Das einzige Problem sind die abgespeckten Architekturen mit P/H/Q Chipsätzen, da die Anbindung zu den PCIe Schnittstellen langsamer ist als bei X58 (QPI) oder AMD(HT).
In sofern müsste Intel lediglich die X58 Chipsätze preislich attraktiver machen und sie wären AMD wieder voraus was Preis/Leistung angeht.
Davon ist aber eher nicht auszugehen nach dem Launch einer so breiten 1156 Palette. Intel wird damit das Jahr 2010 überbrücken bis Sandy Bridge, und darauf hoffen dass die Preis-Entwicklung bei SSD nicht so schnell voranschreitet dass diese in Massen verfügbar werden für kleines Geld ->Interessanter Zusammenhang ;)

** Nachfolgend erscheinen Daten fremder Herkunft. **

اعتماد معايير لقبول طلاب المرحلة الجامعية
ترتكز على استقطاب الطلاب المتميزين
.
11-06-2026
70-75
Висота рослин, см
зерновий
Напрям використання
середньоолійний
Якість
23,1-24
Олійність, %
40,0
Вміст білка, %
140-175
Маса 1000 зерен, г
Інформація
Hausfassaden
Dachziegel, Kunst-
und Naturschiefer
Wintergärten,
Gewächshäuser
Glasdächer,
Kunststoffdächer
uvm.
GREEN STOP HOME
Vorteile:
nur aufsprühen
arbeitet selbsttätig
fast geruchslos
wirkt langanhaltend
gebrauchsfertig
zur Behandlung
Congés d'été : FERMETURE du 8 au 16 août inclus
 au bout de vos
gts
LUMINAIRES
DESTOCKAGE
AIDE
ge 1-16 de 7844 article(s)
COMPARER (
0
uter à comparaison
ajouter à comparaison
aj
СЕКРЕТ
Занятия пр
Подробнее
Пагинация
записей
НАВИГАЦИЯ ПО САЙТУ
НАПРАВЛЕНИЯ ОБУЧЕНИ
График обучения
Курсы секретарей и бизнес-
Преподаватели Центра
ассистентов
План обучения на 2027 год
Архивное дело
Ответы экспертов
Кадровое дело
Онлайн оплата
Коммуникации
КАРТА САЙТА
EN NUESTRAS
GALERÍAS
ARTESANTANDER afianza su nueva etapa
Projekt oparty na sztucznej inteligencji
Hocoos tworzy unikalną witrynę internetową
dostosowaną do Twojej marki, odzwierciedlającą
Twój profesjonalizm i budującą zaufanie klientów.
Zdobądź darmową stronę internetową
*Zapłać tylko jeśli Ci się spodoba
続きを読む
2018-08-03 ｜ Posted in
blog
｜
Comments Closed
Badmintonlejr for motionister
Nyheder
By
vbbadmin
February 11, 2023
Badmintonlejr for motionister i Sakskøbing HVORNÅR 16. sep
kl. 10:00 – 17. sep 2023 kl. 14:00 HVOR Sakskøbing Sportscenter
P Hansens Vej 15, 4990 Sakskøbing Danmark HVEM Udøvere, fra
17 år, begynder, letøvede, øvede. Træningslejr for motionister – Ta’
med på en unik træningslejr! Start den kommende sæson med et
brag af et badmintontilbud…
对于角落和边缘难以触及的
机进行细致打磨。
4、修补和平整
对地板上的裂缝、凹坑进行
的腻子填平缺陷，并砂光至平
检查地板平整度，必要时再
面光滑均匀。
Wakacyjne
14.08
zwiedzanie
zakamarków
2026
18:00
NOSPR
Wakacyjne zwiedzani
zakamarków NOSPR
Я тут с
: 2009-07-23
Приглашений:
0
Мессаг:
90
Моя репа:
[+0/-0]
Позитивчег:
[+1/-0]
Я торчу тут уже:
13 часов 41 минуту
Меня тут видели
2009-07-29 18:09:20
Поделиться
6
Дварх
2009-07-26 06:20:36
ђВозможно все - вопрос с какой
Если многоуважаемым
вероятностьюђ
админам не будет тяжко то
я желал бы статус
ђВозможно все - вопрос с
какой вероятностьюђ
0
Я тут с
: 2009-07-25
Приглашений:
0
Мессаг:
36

SSD an USB 3.0 und ein SSD RAID0 das auf das USB Laufwerk Daten sichert könnten den DMI schon in die Knie zwingen. Also warum den Preis drücken und SSDs dieses Jahr attraktiv für Massen machen? Weniger SSDs im Umlauf=weniger Probleme für 1156 Architektur und deren Chipsätze.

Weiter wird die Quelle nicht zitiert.